### Supplied material
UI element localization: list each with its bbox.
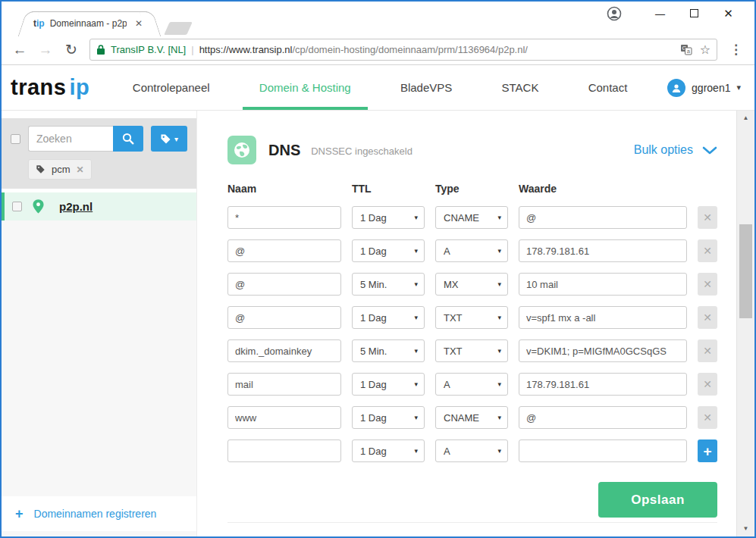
sidebar-footer-strip (2, 531, 196, 536)
site-nav-items: ControlepaneelDomein & HostingBladeVPSST… (108, 65, 652, 110)
bulk-options-button[interactable]: Bulk opties (634, 143, 717, 157)
delete-record-button[interactable]: ✕ (698, 406, 717, 429)
bookmark-star-icon[interactable]: ☆ (700, 44, 711, 56)
select-caret-icon: ▾ (497, 247, 501, 255)
register-domains-link[interactable]: + Domeinnamen registreren (2, 496, 196, 531)
record-value-input[interactable] (519, 339, 687, 362)
record-value-input[interactable] (519, 373, 687, 396)
tag-icon (36, 164, 45, 174)
browser-profile-icon[interactable] (607, 6, 622, 21)
browser-window: tip Domeinnaam - p2p.nl ✕ — ✕ ← → ↻ Tran… (0, 0, 756, 538)
nav-item-contact[interactable]: Contact (572, 65, 645, 110)
record-ttl-select[interactable]: 1 Dag▾ (352, 206, 425, 229)
record-type-select[interactable]: MX▾ (435, 273, 508, 296)
record-ttl-select[interactable]: 1 Dag▾ (352, 373, 425, 396)
delete-record-button[interactable]: ✕ (698, 206, 717, 229)
bottom-divider (227, 522, 717, 523)
record-name-input[interactable] (227, 373, 341, 396)
new-tab-button[interactable] (164, 22, 193, 35)
record-name-input[interactable] (227, 306, 341, 329)
record-name-input[interactable] (227, 206, 341, 229)
maximize-button[interactable] (677, 8, 711, 20)
address-bar[interactable]: TransIP B.V. [NL] | https://www.transip.… (89, 39, 717, 61)
translate-icon[interactable]: Ga (680, 44, 692, 55)
nav-item-stack[interactable]: STACK (485, 65, 556, 110)
select-all-checkbox[interactable] (11, 134, 20, 144)
record-ttl-select[interactable]: 1 Dag▾ (352, 239, 425, 262)
browser-menu-icon[interactable]: ⋮ (725, 42, 747, 58)
dns-record-row: 1 Dag▾A▾+ (227, 439, 717, 462)
record-type-select[interactable]: TXT▾ (435, 339, 508, 362)
dns-record-row: 1 Dag▾A▾✕ (227, 239, 717, 262)
scrollbar-thumb[interactable] (739, 224, 752, 318)
account-menu[interactable]: ggroen1 ▾ (667, 65, 747, 110)
close-button[interactable]: ✕ (711, 7, 745, 20)
bulk-options-label: Bulk opties (634, 143, 693, 157)
record-name-input[interactable] (227, 273, 341, 296)
record-ttl-select[interactable]: 1 Dag▾ (352, 406, 425, 429)
nav-item-domein-hosting[interactable]: Domein & Hosting (243, 65, 368, 110)
domain-link[interactable]: p2p.nl (59, 200, 93, 213)
record-value-input[interactable] (519, 273, 687, 296)
record-name-input[interactable] (227, 439, 341, 462)
dns-record-row: 1 Dag▾CNAME▾✕ (227, 406, 717, 429)
search-input[interactable] (28, 126, 113, 152)
record-type-select[interactable]: TXT▾ (435, 306, 508, 329)
dns-title: DNS (268, 142, 300, 159)
back-button[interactable]: ← (9, 42, 30, 57)
record-value-input[interactable] (519, 406, 687, 429)
dns-record-row: 1 Dag▾A▾✕ (227, 373, 717, 396)
minimize-button[interactable]: — (643, 8, 677, 20)
record-ttl-select[interactable]: 5 Min.▾ (352, 273, 425, 296)
url-text: https://www.transip.nl/cp/domein-hosting… (199, 44, 675, 55)
record-ttl-select[interactable]: 1 Dag▾ (352, 439, 425, 462)
transip-logo[interactable]: transip (8, 65, 93, 110)
tab-title: Domeinnaam - p2p.nl (50, 18, 127, 29)
search-button[interactable] (113, 126, 143, 152)
select-caret-icon: ▾ (414, 247, 418, 255)
record-type-select[interactable]: A▾ (435, 439, 508, 462)
sidebar-filler (2, 221, 196, 496)
tag-chip-pcm[interactable]: pcm ✕ (28, 159, 92, 180)
save-button[interactable]: Opslaan (598, 482, 717, 518)
record-type-select[interactable]: A▾ (435, 373, 508, 396)
delete-record-button[interactable]: ✕ (698, 339, 717, 362)
delete-record-button[interactable]: ✕ (698, 373, 717, 396)
record-name-input[interactable] (227, 339, 341, 362)
delete-record-button[interactable]: ✕ (698, 239, 717, 262)
tab-close-icon[interactable]: ✕ (132, 17, 146, 30)
record-ttl-select[interactable]: 5 Min.▾ (352, 339, 425, 362)
nav-item-controlepaneel[interactable]: Controlepaneel (116, 65, 227, 110)
nav-item-bladevps[interactable]: BladeVPS (384, 65, 469, 110)
delete-record-button[interactable]: ✕ (698, 273, 717, 296)
record-type-select[interactable]: A▾ (435, 239, 508, 262)
domain-checkbox[interactable] (12, 202, 22, 211)
dns-record-row: 1 Dag▾TXT▾✕ (227, 306, 717, 329)
record-value-input[interactable] (519, 206, 687, 229)
select-caret-icon: ▾ (497, 280, 501, 288)
page-scrollbar[interactable]: ▲ ▼ (736, 111, 754, 536)
sidebar-item-domain[interactable]: p2p.nl (2, 192, 196, 221)
record-type-select[interactable]: CNAME▾ (435, 406, 508, 429)
record-name-input[interactable] (227, 239, 341, 262)
record-value-input[interactable] (519, 306, 687, 329)
tag-chip-close-icon[interactable]: ✕ (77, 164, 84, 175)
record-ttl-select[interactable]: 1 Dag▾ (352, 306, 425, 329)
delete-record-button[interactable]: ✕ (698, 306, 717, 329)
record-value-input[interactable] (519, 439, 687, 462)
scroll-down-icon[interactable]: ▼ (737, 525, 754, 532)
globe-icon (227, 136, 256, 164)
record-name-input[interactable] (227, 406, 341, 429)
forward-button[interactable]: → (35, 42, 56, 57)
column-header-ttl: TTL (352, 183, 425, 195)
account-caret-icon: ▾ (736, 83, 741, 92)
record-value-input[interactable] (519, 239, 687, 262)
select-caret-icon: ▾ (414, 380, 418, 388)
column-header-type: Type (435, 183, 508, 195)
record-type-select[interactable]: CNAME▾ (435, 206, 508, 229)
add-record-button[interactable]: + (698, 439, 717, 462)
tag-filter-button[interactable]: ▾ (151, 126, 187, 152)
refresh-button[interactable]: ↻ (61, 42, 82, 57)
browser-tab[interactable]: tip Domeinnaam - p2p.nl ✕ (32, 11, 147, 35)
scroll-up-icon[interactable]: ▲ (737, 114, 754, 121)
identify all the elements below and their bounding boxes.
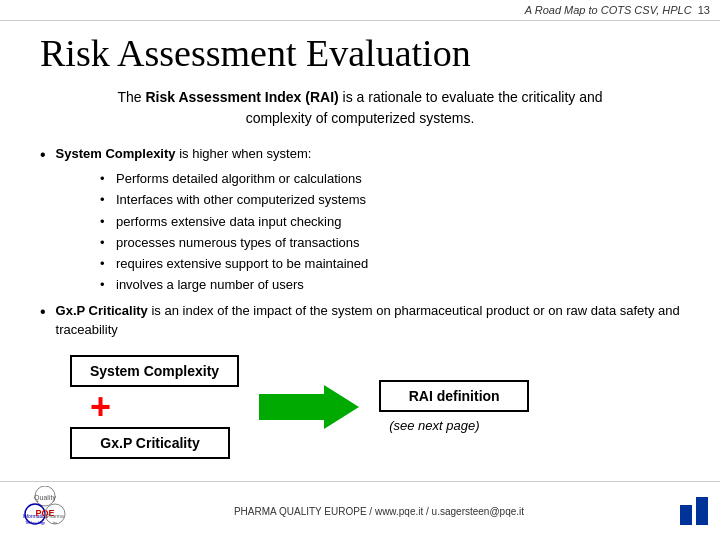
svg-text:Quality: Quality bbox=[34, 494, 56, 502]
svg-marker-0 bbox=[259, 385, 359, 429]
svg-rect-11 bbox=[696, 497, 708, 525]
bullet2-rest: is an index of the impact of the system … bbox=[56, 303, 680, 336]
list-item: requires extensive support to be maintai… bbox=[100, 255, 680, 273]
footer: Quality Information PQE Pharma Technolog… bbox=[0, 481, 720, 540]
footer-website: PHARMA QUALITY EUROPE / www.pqe.it / u.s… bbox=[234, 506, 524, 517]
system-complexity-label: System Complexity bbox=[56, 146, 176, 161]
header-bar: A Road Map to COTS CSV, HPLC 13 bbox=[0, 0, 720, 21]
left-boxes: System Complexity + Gx.P Criticality bbox=[70, 355, 239, 459]
bullet-main-2: • Gx.P Criticality is an index of the im… bbox=[40, 302, 680, 338]
pqe-logo: Quality Information PQE Pharma Technolog… bbox=[10, 486, 80, 536]
list-item: processes numerous types of transactions bbox=[100, 234, 680, 252]
bullet-dot-2: • bbox=[40, 302, 46, 321]
list-item: performs extensive data input checking bbox=[100, 213, 680, 231]
list-item: involves a large number of users bbox=[100, 276, 680, 294]
intro-line1: The Risk Assessment Index (RAI) is a rat… bbox=[117, 89, 602, 105]
bullet-main-1: • System Complexity is higher when syste… bbox=[40, 145, 680, 164]
box-system-complexity: System Complexity bbox=[70, 355, 239, 387]
intro-line2: complexity of computerized systems. bbox=[246, 110, 475, 126]
bullet-main-text-1: System Complexity is higher when system: bbox=[56, 145, 312, 163]
arrow-icon bbox=[259, 382, 359, 432]
main-content: Risk Assessment Evaluation The Risk Asse… bbox=[0, 21, 720, 469]
list-item: Performs detailed algorithm or calculati… bbox=[100, 170, 680, 188]
diagram-section: System Complexity + Gx.P Criticality RAI… bbox=[70, 355, 680, 459]
sub-bullet-list-1: Performs detailed algorithm or calculati… bbox=[100, 170, 680, 294]
plus-sign: + bbox=[90, 389, 111, 425]
bullet1-rest: is higher when system: bbox=[176, 146, 312, 161]
right-section: RAI definition (see next page) bbox=[379, 380, 529, 433]
intro-paragraph: The Risk Assessment Index (RAI) is a rat… bbox=[40, 87, 680, 129]
list-item: Interfaces with other computerized syste… bbox=[100, 191, 680, 209]
bullet-dot-1: • bbox=[40, 145, 46, 164]
arrow-right bbox=[259, 382, 359, 432]
svg-rect-10 bbox=[680, 505, 692, 525]
svg-text:tis: tis bbox=[53, 520, 57, 525]
breadcrumb-text: A Road Map to COTS CSV, HPLC bbox=[525, 4, 692, 16]
page-title: Risk Assessment Evaluation bbox=[40, 31, 680, 75]
right-logo-icon bbox=[678, 495, 710, 527]
see-next-text: (see next page) bbox=[389, 418, 479, 433]
svg-text:Technology: Technology bbox=[24, 520, 44, 525]
box-rai-definition: RAI definition bbox=[379, 380, 529, 412]
page-number: 13 bbox=[698, 4, 710, 16]
bullet-main-text-2: Gx.P Criticality is an index of the impa… bbox=[56, 302, 680, 338]
bullet-section-2: • Gx.P Criticality is an index of the im… bbox=[40, 302, 680, 338]
bullet-section-1: • System Complexity is higher when syste… bbox=[40, 145, 680, 294]
gxp-criticality-label: Gx.P Criticality bbox=[56, 303, 148, 318]
box-gxp-criticality: Gx.P Criticality bbox=[70, 427, 230, 459]
logo-svg: Quality Information PQE Pharma Technolog… bbox=[13, 486, 78, 534]
svg-text:Pharma: Pharma bbox=[46, 513, 64, 519]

### Your objective
Copy every line of the listing where the word "search" appears.

### Answer section
search-input[interactable] (28, 126, 113, 152)
search-button[interactable] (113, 126, 143, 152)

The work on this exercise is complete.